2021-09-12

Meine kleine Welt

Wir leben in einer Welt, in der das Leben von vielen Menschen – vor allem der westlichen Hemisphäre – gleichgesetzt wird mit Aktionismus jeglicher Art. Freizeit, Hobbys, Reisen, private Treffen, geschäftliche Termine – all das bestimmt unseren Alltag. Gleichzeitig stellt die Wahl unserer Aktivitäten unsere individuelle Persönlichkeit dar.

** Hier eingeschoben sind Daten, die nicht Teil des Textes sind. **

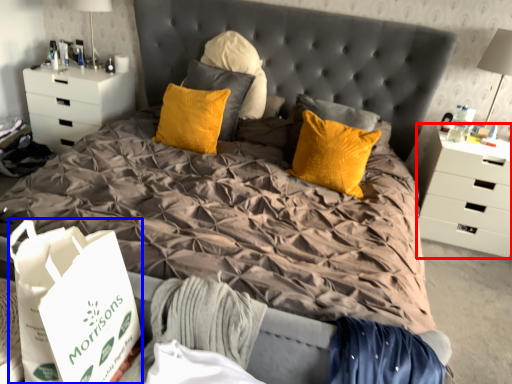 Question: Among these objects, which one is farthest to the camera, chest of drawers (highlighted by a red box) or shopping bag (highlighted by a blue box)?

Choices:
 (A) chest of drawers
 (B) shopping bag

Answer: (A) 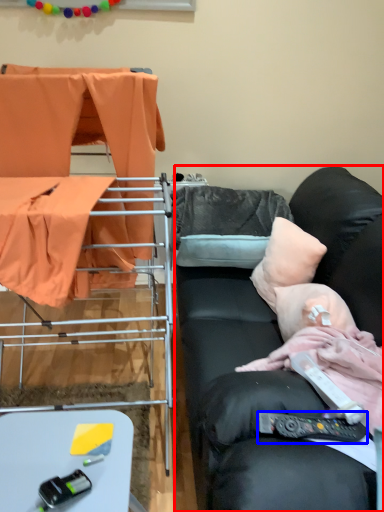 Question: Among these objects, which one is farthest to the camera, studio couch (highlighted by a red box) or remote control (highlighted by a blue box)?

Choices:
 (A) studio couch
 (B) remote control

Answer: (B) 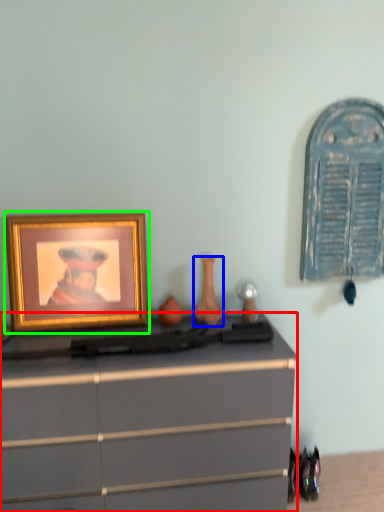 Question: Which object is positioned closest to chest of drawers (highlighted by a red box)? Select from vase (highlighted by a blue box) and picture frame (highlighted by a green box).

Choices:
 (A) vase
 (B) picture frame

Answer: (B) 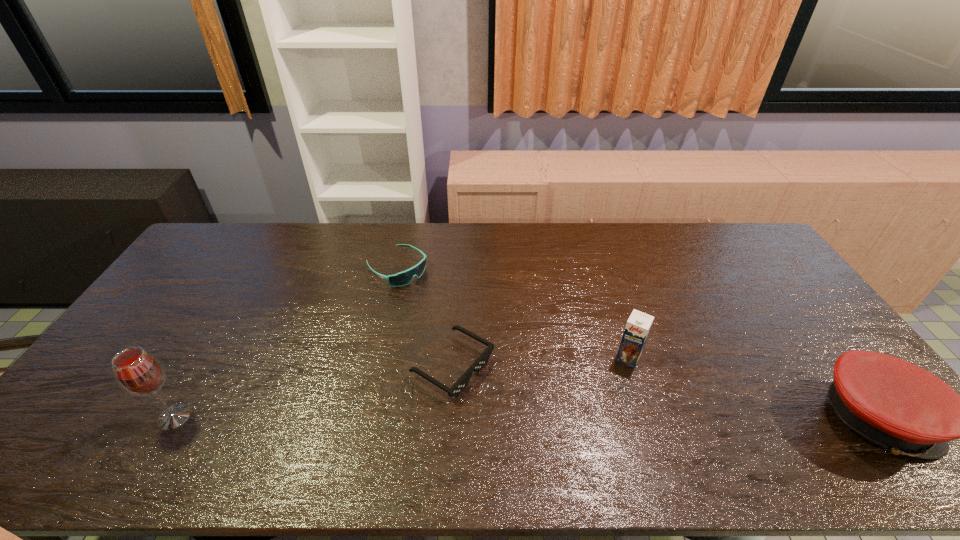 Where is `free space on the desktop that is between the leftmost object and the rightmost object and is positioned on the front-facing side of the second shortest object`? free space on the desktop that is between the leftmost object and the rightmost object and is positioned on the front-facing side of the second shortest object is located at coordinates (588, 417).

This screenshot has width=960, height=540. I want to click on vacant space on the desktop that is between the tallest object and the third tallest object and is positioned on the front-facing side of the nearer sunglasses, so click(x=540, y=417).

Locate an element on the screen. free space on the desktop that is between the leftmost object and the cap and is positioned on the front label of the chocolate milk is located at coordinates point(598,417). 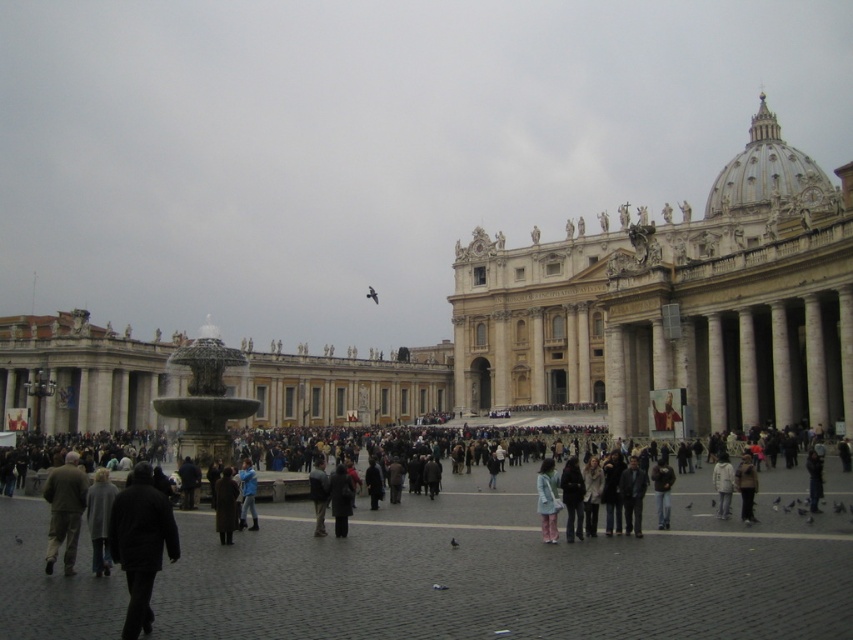 You are a tour guide leading a group through the square. You need to move from the dark gray jacket at center to the dark brown leather jacket at center with a 1.5 meter wide cart. Is there enough space between them for the cart to pass through?

The distance between dark gray jacket at center and dark brown leather jacket at center is 4.13 meters. Since the cart is 1.5 meters wide, there is sufficient space for the cart to pass through as the distance is greater than the cart width.

You are a photographer at St. Peter Square and want to take a portrait of a person wearing dark gray jacket at center and blue denim jeans at center. Since the lighting is soft and diffused, you want to ensure the subject stands out. Which clothing item is narrower so you can frame the shot better?

The dark gray jacket at center is thinner than blue denim jeans at center, so the jacket is narrower. Frame the shot around the dark gray jacket at center to emphasize its narrower silhouette against the background.

You are a photographer in the square and want to position yourself so that both the dark gray jacket at center and the dark brown leather jacket at center are visible in your shot. Which jacket should you place closer to the left edge of the frame to ensure both are included?

You should place the dark gray jacket at center closer to the left edge of the frame since it is already to the left of the dark brown leather jacket at center. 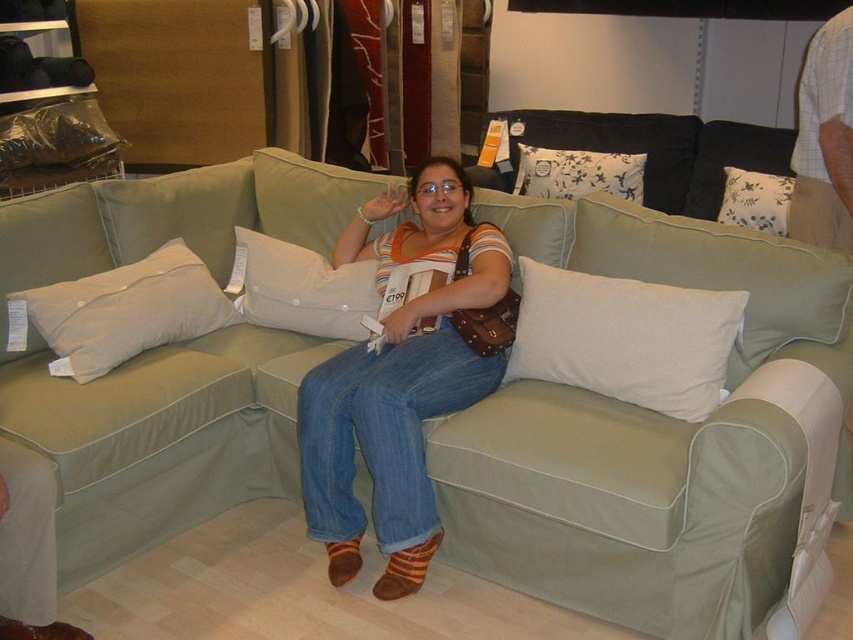 Question: Is white printed fabric pillow at center wider than white floral fabric pillow at upper right?

Choices:
 (A) no
 (B) yes

Answer: (B)

Question: Is beige fabric pillow at center thinner than white floral fabric pillow at upper right?

Choices:
 (A) yes
 (B) no

Answer: (B)

Question: Which is farther from the denim jeans at center?

Choices:
 (A) beige fabric pillow at left
 (B) beige fabric pillow at center
 (C) white printed fabric pillow at center

Answer: (C)

Question: Which point is farther to the camera?

Choices:
 (A) white printed fabric pillow at center
 (B) white floral fabric pillow at upper right

Answer: (A)

Question: Is beige fabric pillow at center to the left of white printed fabric pillow at center from the viewer's perspective?

Choices:
 (A) no
 (B) yes

Answer: (B)

Question: Among these objects, which one is nearest to the camera?

Choices:
 (A) denim jeans at center
 (B) white printed fabric pillow at center

Answer: (A) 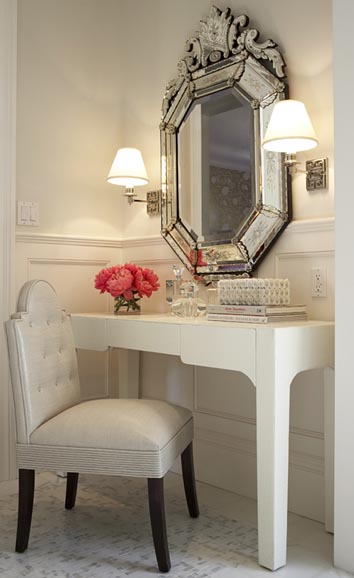 This screenshot has width=354, height=578. What are the coordinates of `lights` in the screenshot? It's located at (129, 163), (276, 129). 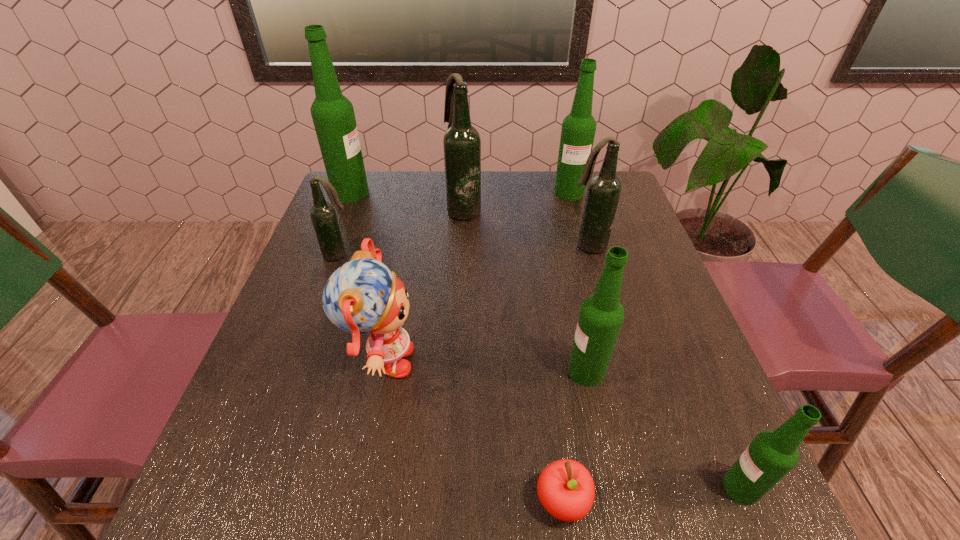 Select which green beer bottle is the second closest to the second nearest beer bottle. Please provide its 2D coordinates. Your answer should be formatted as a tuple, i.e. [(x, y)], where the tuple contains the x and y coordinates of a point satisfying the conditions above.

[(578, 130)]

Where is `the fourth closest green beer bottle to the second smallest dark beer bottle`? Image resolution: width=960 pixels, height=540 pixels. the fourth closest green beer bottle to the second smallest dark beer bottle is located at coordinates (x=333, y=115).

The height and width of the screenshot is (540, 960). I want to click on dark beer bottle that stands as the closest to the second biggest green beer bottle, so click(x=603, y=193).

The image size is (960, 540). I want to click on dark beer bottle that is the second nearest to the rightmost dark beer bottle, so click(x=323, y=215).

At what (x,y) coordinates should I click in order to perform the action: click on vacant region that satisfies the following two spatial constraints: 1. on the front side of the rightmost dark beer bottle; 2. on the face of the third object from left to right. Please return your answer as a coordinate pair (x, y). The width and height of the screenshot is (960, 540). Looking at the image, I should click on (619, 362).

Identify the location of free spot that satisfies the following two spatial constraints: 1. on the back side of the apple; 2. on the label of the tallest beer bottle. The image size is (960, 540). (522, 193).

You are a GUI agent. You are given a task and a screenshot of the screen. Output one action in this format:
    pyautogui.click(x=<x>, y=<y>)
    Task: Click on the vacant region that satisfies the following two spatial constraints: 1. on the label of the red apple; 2. on the right side of the tallest object
    
    Given the screenshot: What is the action you would take?
    pyautogui.click(x=229, y=501)

Where is `free region that satisfies the following two spatial constraints: 1. on the face of the third object from left to right; 2. on the right side of the apple`? The image size is (960, 540). free region that satisfies the following two spatial constraints: 1. on the face of the third object from left to right; 2. on the right side of the apple is located at coordinates (354, 501).

At what (x,y) coordinates should I click in order to perform the action: click on vacant space that satisfies the following two spatial constraints: 1. on the label of the third smallest green beer bottle; 2. on the label of the biggest green beer bottle. Please return your answer as a coordinate pair (x, y). The width and height of the screenshot is (960, 540). Looking at the image, I should click on (569, 193).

Meine Welt ist klein geworden. Nicht erst seit der Dialyse, sondern schon vorher. Durch Covid, durch die Trennung und Scheidung.

Ich gehe zur Dialyse, ich gehe zur Arbeit, ich komme nach Hause. Ich erledige den Haushalt, ich besuche meine Eltern, so oft es geht. Ich beschäftige mich mit meinem Sohn, wenn er bei mir ist. An den Dialysetagen laufe ich abends meine 6-Kilometer-Runde, um die Gedanken frei zu bekommen und durch die Bewegung ein paar Glückshormone freizusetzen. Und gelegentlich, denn viel Zeit bleibt dafür nicht, verabrede ich mich mit Freunden. Abends schaue ich nicht fern, sondern schreibe, lese oder mache Yoga. Manchmal sitze ich auch einfach nur da und denke nach.

Das war’s.

Kein Kurztrip mehr ins Wellness-Hotel. Keine Urlaubsreise nach Korfu. Kein Fitness-Studio.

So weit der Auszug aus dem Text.